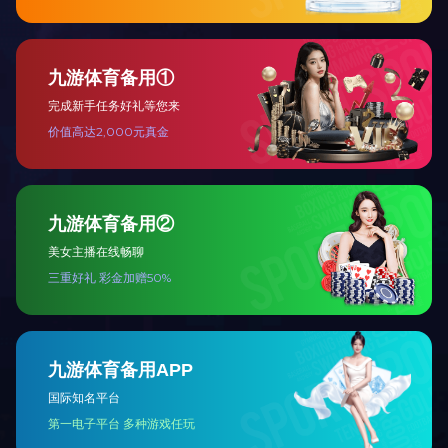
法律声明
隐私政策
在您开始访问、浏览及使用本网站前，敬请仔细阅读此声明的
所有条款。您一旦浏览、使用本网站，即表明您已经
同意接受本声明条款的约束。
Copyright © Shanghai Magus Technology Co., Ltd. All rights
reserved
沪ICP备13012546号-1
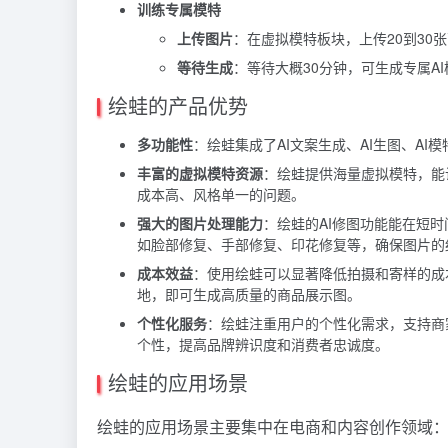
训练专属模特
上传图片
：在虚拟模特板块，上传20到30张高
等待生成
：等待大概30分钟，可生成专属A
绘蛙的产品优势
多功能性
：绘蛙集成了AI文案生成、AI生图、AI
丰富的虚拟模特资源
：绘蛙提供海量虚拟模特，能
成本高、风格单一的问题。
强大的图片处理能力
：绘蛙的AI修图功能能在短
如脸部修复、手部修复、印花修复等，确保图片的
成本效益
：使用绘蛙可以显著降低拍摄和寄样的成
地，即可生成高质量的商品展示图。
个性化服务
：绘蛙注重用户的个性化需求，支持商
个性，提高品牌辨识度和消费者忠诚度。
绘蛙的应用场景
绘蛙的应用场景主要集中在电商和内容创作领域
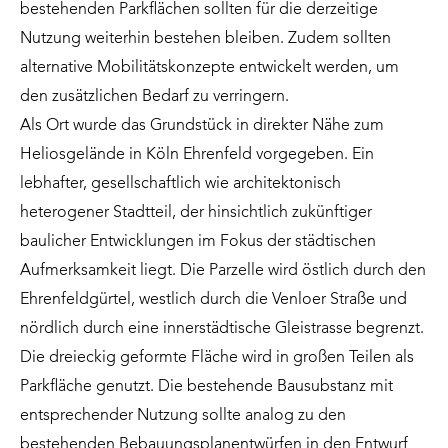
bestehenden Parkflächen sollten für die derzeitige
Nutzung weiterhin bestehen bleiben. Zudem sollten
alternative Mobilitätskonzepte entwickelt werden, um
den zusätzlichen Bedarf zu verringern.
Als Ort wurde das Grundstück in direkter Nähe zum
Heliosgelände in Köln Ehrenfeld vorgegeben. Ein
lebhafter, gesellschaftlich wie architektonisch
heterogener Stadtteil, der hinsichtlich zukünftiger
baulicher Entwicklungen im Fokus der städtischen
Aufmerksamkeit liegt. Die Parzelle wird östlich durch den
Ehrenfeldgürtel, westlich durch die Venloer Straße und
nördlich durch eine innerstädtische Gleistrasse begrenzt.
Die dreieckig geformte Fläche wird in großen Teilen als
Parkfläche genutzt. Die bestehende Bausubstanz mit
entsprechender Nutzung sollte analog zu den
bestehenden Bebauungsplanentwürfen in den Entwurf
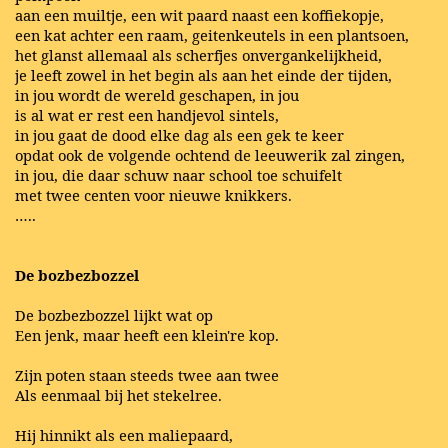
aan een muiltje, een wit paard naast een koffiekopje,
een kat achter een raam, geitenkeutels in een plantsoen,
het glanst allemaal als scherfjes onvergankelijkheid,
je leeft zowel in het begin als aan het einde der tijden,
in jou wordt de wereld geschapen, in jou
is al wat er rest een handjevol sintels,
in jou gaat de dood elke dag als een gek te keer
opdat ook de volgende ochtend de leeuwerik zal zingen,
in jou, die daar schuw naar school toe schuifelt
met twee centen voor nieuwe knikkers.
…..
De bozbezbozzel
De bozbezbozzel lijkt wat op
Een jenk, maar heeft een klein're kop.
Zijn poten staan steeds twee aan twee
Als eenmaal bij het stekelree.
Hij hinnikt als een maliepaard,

Exercise goal
Please give the number of lines in the listing above that contain the string "bozbezbozzel", without anything else.

Solution to the exercise
2